Your assignment: From the entries that follow, work out how many lines contain "Asie". Write the number only.

= Beginning of Section =

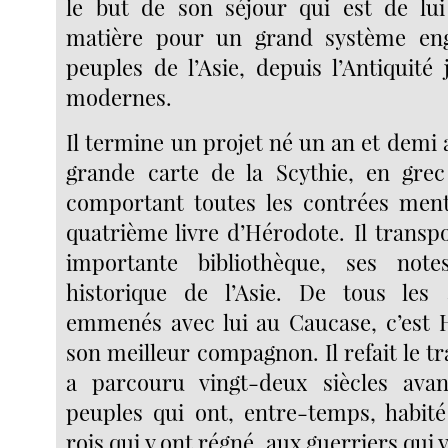
le but de son séjour qui est de lui
matière pour un grand système eng
peuples de l’Asie, depuis l’Antiquité
modernes.
Il termine un projet né un an et demi
grande carte de la Scythie, en grec
comportant toutes les contrées ment
quatrième livre d’Hérodote. Il transp
importante bibliothèque, ses not
historique de l’Asie. De tous les 
emmenés avec lui au Caucase, c’est 
son meilleur compagnon. Il refait le t
a parcouru vingt-deux siècles avan
peuples qui ont, entre-temps, habité
rois qui y ont régné, aux guerriers qui 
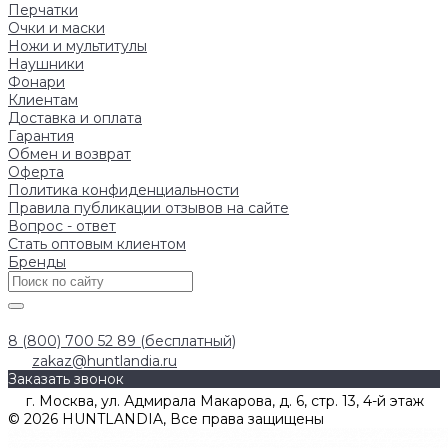
Перчатки
Очки и маски
Ножи и мультитулы
Наушники
Фонари
Клиентам
Доставка и оплата
Гарантия
Обмен и возврат
Оферта
Политика конфиденциальности
Правила публикации отзывов на сайте
Вопрос - ответ
Стать оптовым клиентом
Бренды
8 (800) 700 52 89 (бесплатный)
zakaz@huntlandia.ru
Заказать звонок
г. Москва, ул. Адмирала Макарова, д. 6, стр. 13, 4-й этаж
© 2026 HUNTLANDIA, Все права защищены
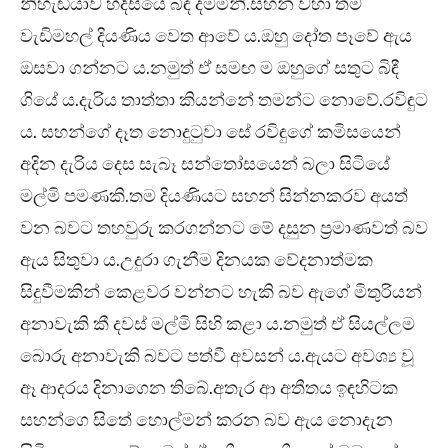
නිහැඬියාව හදිසියේ බිඳ දමමිනි.සහන් වහා තම
වැඩිමහල් දියණිය වෙත ආවේ ය.ඔහු දෝත පෑවේ ඇය
ඔසවා ගන්නට ය.නමුත් ඒ සමඟ ම ඔහුගේ සතුට බිඳී
ගියේ ය.දැරිය තාත්තා කියන්නේ තමන්ට නොවේ.රවිඳුට
ය. සහන්ගේ දෑත නොදුටුවා සේ රවිඳුගේ කමිසයෙන්
අදින දැරිය දෙස සැබෑ සන්තෝසයෙන් බලා සිටියේ
මල්මි පමණකි.තම දියණියට සහන් සින්නකරව අයත්
වන බවට තහවුරු කරගන්නට මේ දසුන ප්‍රමාණවත් බව
ඇය සිතුවා ය.උදුරා ගැනීම දිනයක වේදනාත්මක
සිදුවීමකින් කෙළවර වන්නට හැකි බව ඇගේ මිතුරියන්
අනාවැකි කී දවස් මල්මි සිහි කළා ය.නමුත් ඒ සියල්ලම
බොරු අනාවැකි බවට පත්වී අවසන් ය.ඇයට අවශ්‍ය වූ
ඈ ආදරය දිනාගෙන තිබේ.අතැර ආ අතීතය ඉඳහිටක
සහන්ගෙ සිතේ හොල්මන් කරන බව ඇය නොදැන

= End of Section =

Output of the task: 2